Le médecin, bien sûr ne souhaite pas la mort des gens, mais s’il se réjouit de leur guérison, souhaite-t-il tout autant qu’ils soient malades, afin de ne pas crever de faim sur son talus ?
La non-revalorisation de nos actes incite à flirter avec ce raisonnement.
La perversion des systèmes de soins nous conduit à ces concaténations :
a) En milieu hospitalier : plus il y a d’entrées, plus on aura de budget pour (mieux) soigner les patients.
b) En libéral : plus j’ai de patients, plus je peux vivre dignement en regard de mes études et de mes responsabilités.
c) En milieu carcéral : il n’y a plus assez de patients qui sont incarcérés on n’aura plus le budget pour les travaux d’agrandissement de notre salle de soins !
Dans les trois cas de figure, la posture intellectuelle est semblable à celle de celui qui, pris dans un bouchon sur l’autoroute, souhaite qu’il soit dû à un accident et non pas à des travaux, car la durée moyenne de désengorgement est inférieure dans le premier cas par rapport au second.

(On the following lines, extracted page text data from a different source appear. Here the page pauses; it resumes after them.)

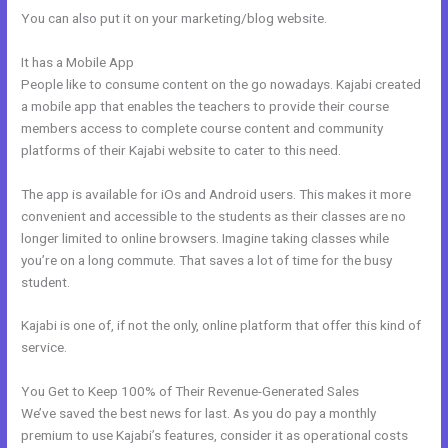
You can also put it on your marketing/blog website.
It has a Mobile App
Working With Home Bar Kajabi
People like to consume content on the go nowadays. Kajabi created
a mobile app that enables the teachers to provide their course
members access to complete course content and community
platforms of their Kajabi website to cater to this need.
The app is available for iOs and Android users. This makes it more
convenient and accessible to the students as their classes are no
longer limited to online browsers. Imagine taking classes while
you’re on a long commute. That saves a lot of time for the busy
student.
Kajabi is one of, if not the only, online platform that offer this kind of
service.
You Get to Keep 100% of Their Revenue-Generated Sales
We’ve saved the best news for last. As you do pay a monthly
premium to use Kajabi’s features, consider it as operational costs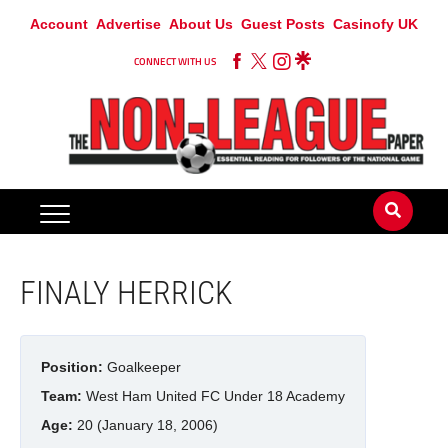
Account
Advertise
About Us
Guest Posts
Casinofy UK
CONNECT WITH US
FINALY HERRICK
Position:
Goalkeeper
Team:
West Ham United FC Under 18 Academy
Age:
20 (January 18, 2006)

Et cela me semble une bien mauvaise chose, tout autant qu’une chose quelconque peut jamais l’être.
Devons-nous souhaiter l’emprisonnement des gens, devons-nous souhaiter la maladie pour nos contemporains afin de mieux les soigner ? C’est une chose de contribuer à leur guérison, c’en est bien une autre d’espérer qu’ils soient malades pour le faire.
C’est le serment d’Hippocrate que j’ai prêté, pas celui de la T2A, ni celui de la convention avec la CPAM ! Quand deux objectifs rentrent en contradiction, il incombe à chacun dans son for intérieur, de cheminer sur la voie qui lui paraît la plus cohérente et de se réinterroger sur l’essence de son rôle au sein d’une société qui l’a perdu de vue.
Avons-nous le fond méchant ?
* Installé depuis trente en médecine générale, chef de service de l’USMP de la maison d’arrêt de Douai, diplômé de la capacité de médecine pénitentiaire, assurant des gardes aux urgences de l’hôpital de Douai.